Elbaz explained that he first encountered César's work at Le Crillon, in Paris. "The bar there was designed by César," he offered. "I ate there for ten years, and that's where I gained all my weight, so I thought we'd better do something about it, and here we are," he said. Gallerist Daniella Luxembourg, however, saw a different link between César and the designer. "They are both great artists. They are both unique, and they're not afraid of attacking their materials," she said, adding that César was "very much in favor" of working with fashion houses and had collaborated with Nina Ricci, Hermès, and Chanel during his career.

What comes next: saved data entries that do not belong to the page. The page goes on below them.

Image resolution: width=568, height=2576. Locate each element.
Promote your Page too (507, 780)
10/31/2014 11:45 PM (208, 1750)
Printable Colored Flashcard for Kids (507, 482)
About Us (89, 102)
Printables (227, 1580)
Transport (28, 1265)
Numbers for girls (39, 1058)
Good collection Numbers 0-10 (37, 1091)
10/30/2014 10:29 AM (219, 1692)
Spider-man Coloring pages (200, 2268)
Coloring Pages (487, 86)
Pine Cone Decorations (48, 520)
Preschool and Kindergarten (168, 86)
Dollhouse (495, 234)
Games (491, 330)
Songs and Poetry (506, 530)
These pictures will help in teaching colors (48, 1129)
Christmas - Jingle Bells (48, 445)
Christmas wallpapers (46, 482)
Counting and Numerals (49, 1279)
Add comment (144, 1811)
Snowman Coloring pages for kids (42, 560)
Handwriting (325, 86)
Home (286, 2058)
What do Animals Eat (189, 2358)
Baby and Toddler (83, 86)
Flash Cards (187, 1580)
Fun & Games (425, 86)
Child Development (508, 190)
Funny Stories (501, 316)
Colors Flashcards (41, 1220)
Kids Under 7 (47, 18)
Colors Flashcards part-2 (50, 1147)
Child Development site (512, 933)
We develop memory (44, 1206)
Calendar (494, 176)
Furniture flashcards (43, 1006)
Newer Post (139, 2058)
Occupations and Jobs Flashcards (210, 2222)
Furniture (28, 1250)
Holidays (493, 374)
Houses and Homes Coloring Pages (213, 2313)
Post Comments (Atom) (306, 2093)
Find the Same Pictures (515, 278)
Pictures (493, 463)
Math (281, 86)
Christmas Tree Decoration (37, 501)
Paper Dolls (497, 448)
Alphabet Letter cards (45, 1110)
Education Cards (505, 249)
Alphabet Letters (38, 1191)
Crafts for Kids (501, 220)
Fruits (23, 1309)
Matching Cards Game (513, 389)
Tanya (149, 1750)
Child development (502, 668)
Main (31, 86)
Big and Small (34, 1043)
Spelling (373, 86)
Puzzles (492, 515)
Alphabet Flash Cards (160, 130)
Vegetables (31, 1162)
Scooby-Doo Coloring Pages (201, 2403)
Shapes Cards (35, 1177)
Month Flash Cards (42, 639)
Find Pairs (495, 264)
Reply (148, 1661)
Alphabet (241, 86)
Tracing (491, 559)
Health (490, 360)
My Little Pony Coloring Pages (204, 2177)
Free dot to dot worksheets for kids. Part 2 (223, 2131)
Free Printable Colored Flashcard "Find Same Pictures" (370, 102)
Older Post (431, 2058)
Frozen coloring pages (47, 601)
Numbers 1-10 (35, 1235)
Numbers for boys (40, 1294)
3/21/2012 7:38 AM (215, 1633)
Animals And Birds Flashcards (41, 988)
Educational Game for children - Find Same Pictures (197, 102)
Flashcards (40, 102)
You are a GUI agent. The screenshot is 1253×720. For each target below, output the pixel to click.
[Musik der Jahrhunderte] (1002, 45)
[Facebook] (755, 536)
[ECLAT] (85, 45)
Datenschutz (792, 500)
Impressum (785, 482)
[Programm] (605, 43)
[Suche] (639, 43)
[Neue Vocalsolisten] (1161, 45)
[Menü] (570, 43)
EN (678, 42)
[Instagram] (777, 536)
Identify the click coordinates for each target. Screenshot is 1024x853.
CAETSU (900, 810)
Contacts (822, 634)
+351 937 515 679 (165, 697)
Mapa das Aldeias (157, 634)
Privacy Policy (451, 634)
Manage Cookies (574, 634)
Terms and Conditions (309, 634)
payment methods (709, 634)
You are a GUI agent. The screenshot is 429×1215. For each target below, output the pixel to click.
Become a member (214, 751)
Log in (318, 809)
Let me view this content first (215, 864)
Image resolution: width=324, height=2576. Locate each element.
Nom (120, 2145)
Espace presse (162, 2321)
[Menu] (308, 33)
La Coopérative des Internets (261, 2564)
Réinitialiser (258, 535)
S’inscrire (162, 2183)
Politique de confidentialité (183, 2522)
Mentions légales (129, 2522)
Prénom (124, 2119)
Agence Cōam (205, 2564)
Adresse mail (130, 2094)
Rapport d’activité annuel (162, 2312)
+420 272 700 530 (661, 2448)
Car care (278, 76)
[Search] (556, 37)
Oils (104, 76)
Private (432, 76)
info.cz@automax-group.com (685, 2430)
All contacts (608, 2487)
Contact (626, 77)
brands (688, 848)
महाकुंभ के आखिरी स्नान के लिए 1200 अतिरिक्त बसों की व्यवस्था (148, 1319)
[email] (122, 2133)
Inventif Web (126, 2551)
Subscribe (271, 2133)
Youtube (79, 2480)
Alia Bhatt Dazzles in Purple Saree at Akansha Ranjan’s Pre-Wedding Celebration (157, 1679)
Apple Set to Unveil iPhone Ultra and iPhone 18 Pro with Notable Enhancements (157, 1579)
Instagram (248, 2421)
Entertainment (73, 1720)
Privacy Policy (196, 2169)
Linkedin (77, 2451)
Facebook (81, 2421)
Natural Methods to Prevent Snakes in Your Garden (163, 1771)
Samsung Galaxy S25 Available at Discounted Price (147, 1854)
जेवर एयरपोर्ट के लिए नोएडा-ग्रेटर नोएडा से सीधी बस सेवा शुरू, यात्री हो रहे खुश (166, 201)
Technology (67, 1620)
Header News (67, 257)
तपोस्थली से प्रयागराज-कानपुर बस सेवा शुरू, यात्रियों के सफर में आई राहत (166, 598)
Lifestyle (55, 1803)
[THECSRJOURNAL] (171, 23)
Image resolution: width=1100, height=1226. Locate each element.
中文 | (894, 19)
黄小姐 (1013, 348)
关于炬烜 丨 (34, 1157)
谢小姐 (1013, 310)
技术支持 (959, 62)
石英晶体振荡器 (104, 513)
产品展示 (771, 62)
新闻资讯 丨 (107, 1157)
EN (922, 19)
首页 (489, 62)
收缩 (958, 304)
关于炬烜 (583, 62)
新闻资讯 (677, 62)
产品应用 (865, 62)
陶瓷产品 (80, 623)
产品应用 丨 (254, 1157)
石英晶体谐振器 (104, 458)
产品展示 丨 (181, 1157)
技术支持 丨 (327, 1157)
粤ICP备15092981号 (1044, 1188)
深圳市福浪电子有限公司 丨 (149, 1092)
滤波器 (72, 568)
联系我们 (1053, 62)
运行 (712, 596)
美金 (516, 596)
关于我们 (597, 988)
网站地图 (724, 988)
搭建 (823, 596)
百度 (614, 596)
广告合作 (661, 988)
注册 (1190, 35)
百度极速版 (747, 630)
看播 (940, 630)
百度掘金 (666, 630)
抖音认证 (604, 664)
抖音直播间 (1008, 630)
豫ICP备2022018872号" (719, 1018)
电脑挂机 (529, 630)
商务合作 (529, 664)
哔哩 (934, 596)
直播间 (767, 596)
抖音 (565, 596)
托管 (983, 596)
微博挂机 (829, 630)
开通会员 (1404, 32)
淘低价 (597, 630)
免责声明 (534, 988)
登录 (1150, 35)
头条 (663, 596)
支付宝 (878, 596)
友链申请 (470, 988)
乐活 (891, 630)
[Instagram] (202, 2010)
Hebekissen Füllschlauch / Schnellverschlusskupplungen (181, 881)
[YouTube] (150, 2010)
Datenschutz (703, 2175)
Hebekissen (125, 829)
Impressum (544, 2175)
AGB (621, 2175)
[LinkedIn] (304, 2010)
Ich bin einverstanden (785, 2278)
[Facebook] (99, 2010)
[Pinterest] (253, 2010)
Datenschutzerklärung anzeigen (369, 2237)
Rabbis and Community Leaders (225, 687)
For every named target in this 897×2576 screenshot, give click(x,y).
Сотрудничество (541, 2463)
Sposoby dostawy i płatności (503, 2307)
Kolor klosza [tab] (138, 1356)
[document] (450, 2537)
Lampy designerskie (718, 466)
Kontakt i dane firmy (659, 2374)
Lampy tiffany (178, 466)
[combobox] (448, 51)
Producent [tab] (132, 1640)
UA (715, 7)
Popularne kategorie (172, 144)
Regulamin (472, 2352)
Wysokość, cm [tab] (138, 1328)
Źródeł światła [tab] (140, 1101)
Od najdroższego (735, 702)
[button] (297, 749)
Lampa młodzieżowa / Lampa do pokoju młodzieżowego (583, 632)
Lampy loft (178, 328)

Lanvin's menswear designer, Lucas Ossendrijver, too, weighed in on the connection between the house and the sculptor. "There's an element of fantasy in both our work," he said. "What we do at Lanvin is not art. It's applied art. It's clothes, and they're meant to be worn. There are a lot of constraints, but we try to bring a fantasy to make people dream about better things." His favorite piece in the show? "The big finger outside. It's so direct!"

Down on the Bowery, the New Museum threw its annual Next Generation Party in honor of the artists Cyprien Gaillard and Lynette Yiadom-Boakye. After a private dinner in the seventh-floor Sky Room, cochairs Maria Baibakova, Fabiola Beracasa, Massimiliano Gioni, Vladimir Restoin Roitfeld, and Vanessa Traina Snow led guests into the building's signature neon-green elevators, down to the first floor, for an after-party. Whereas other museum fetes draw a more uptown kind of crowd, the New Museum attracts downtown's cool kids. Deejay May Kwok and musician Twin Shadow kept the likes of Alexander Wang, Sofia Sanchez Barrenechea, and Lily Donaldson dancing until well after all the grown-ups had left.